## Pixel coordinate grounding data
════════════════════

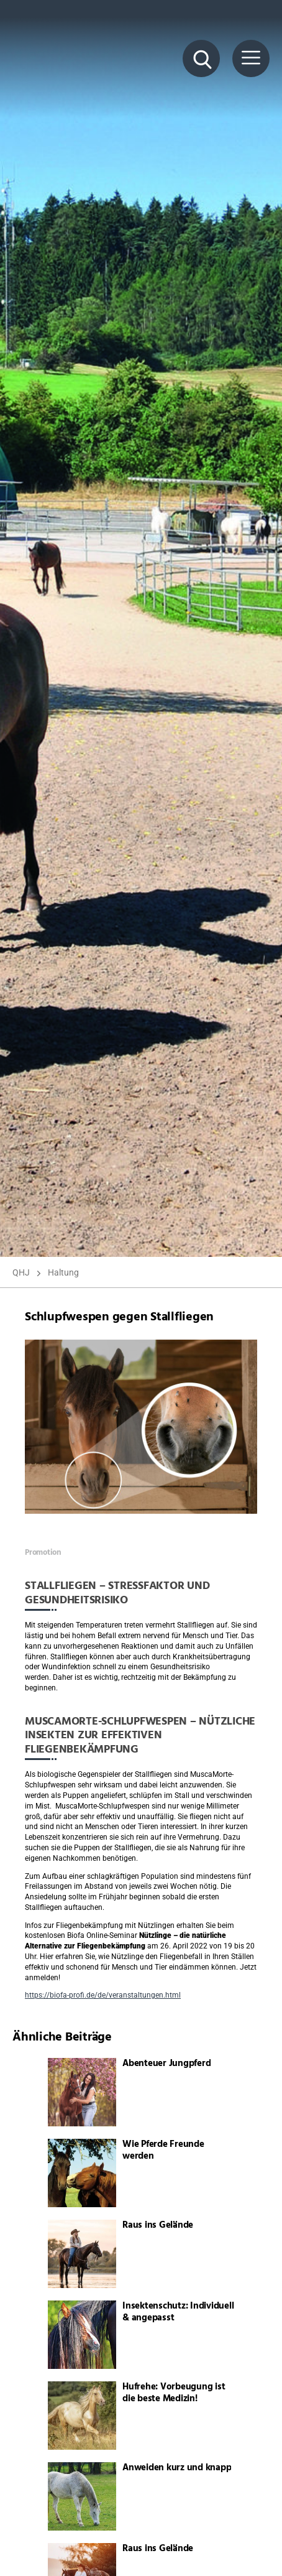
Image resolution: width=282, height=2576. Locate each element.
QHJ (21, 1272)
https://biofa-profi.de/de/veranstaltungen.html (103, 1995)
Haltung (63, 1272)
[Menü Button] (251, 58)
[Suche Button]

════════════════════

Exactly the lines from the one containing "QHJ (21, 1272)" through the final line of the records must appear in your reply, and no others.

## Your response
QHJ (21, 1272)
https://biofa-profi.de/de/veranstaltungen.html (103, 1995)
Haltung (63, 1272)
[Menü Button] (251, 58)
[Suche Button]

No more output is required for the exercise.